**Task directions:** Copy nothing but the lines below, from the one with "We use cookies" through the one with "The road to", exactly as written; no pictures should appear.

(Extracted page text data)
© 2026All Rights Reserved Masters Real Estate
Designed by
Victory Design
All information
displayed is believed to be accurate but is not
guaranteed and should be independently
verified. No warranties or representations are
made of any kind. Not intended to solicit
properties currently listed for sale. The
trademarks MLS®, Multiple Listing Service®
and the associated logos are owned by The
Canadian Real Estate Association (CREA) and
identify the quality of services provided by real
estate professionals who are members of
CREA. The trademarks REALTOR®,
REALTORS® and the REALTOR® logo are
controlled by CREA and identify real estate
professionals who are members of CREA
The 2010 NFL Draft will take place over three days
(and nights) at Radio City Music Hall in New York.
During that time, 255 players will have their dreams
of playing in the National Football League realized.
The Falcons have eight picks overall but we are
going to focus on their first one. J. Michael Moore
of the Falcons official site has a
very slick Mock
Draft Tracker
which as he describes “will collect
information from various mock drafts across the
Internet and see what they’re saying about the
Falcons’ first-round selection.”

---

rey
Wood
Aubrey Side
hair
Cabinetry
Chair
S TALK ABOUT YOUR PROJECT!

* * *

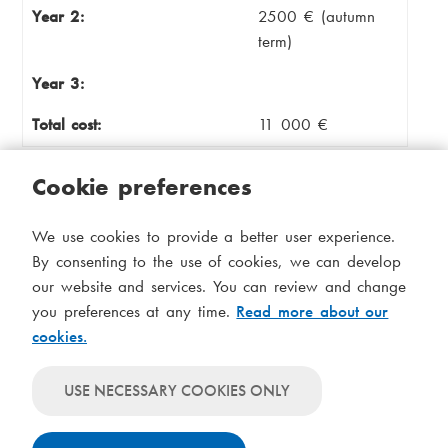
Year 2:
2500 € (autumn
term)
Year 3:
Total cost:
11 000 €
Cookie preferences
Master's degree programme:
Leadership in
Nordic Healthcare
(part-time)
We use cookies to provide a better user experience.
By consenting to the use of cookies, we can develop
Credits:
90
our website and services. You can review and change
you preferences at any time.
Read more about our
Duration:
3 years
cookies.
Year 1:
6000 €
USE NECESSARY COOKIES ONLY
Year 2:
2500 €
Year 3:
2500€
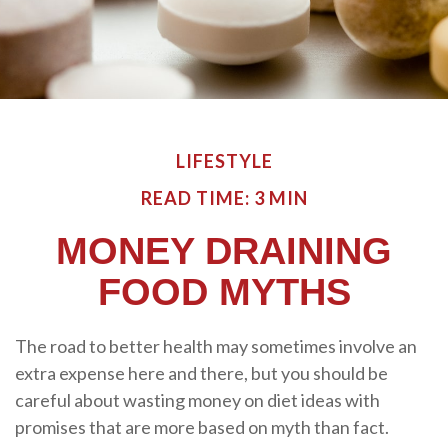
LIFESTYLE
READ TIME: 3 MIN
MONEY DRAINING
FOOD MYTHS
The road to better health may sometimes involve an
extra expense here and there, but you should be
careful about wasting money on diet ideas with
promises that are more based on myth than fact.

**Result of this task:**
We use cookies to provide a better user experience.
By consenting to the use of cookies, we can develop
Credits:
90
our website and services. You can review and change
you preferences at any time.
Read more about our
Duration:
3 years
cookies.
Year 1:
6000 €
USE NECESSARY COOKIES ONLY
Year 2:
2500 €
Year 3:
2500€
LIFESTYLE
READ TIME: 3 MIN
MONEY DRAINING
FOOD MYTHS
The road to better health may sometimes involve an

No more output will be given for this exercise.